(MATERIAL FOR THE TASK begins)

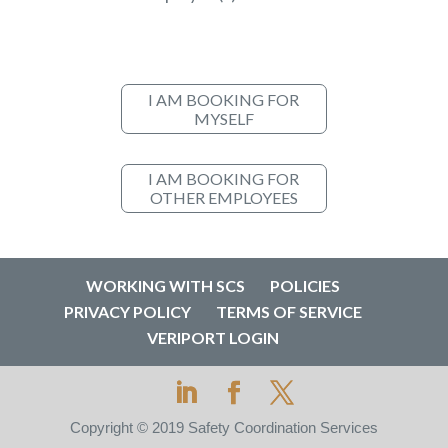
I AM BOOKING FOR
MYSELF
I AM BOOKING FOR
OTHER EMPLOYEES
WORKING WITH SCS
POLICIES
PRIVACY POLICY
TERMS OF SERVICE
VERIPORT LOGIN
Copyright © 2019 Safety Coordination Services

(MATERIAL FOR THE TASK ends)

» DESCRIPTION OF THE TASK: The entries are to be printed exactly as written; the pictures are to be left out.

» ANSWER AREA:
I AM BOOKING FOR
MYSELF
I AM BOOKING FOR
OTHER EMPLOYEES
WORKING WITH SCS
POLICIES
PRIVACY POLICY
TERMS OF SERVICE
VERIPORT LOGIN
Copyright © 2019 Safety Coordination Services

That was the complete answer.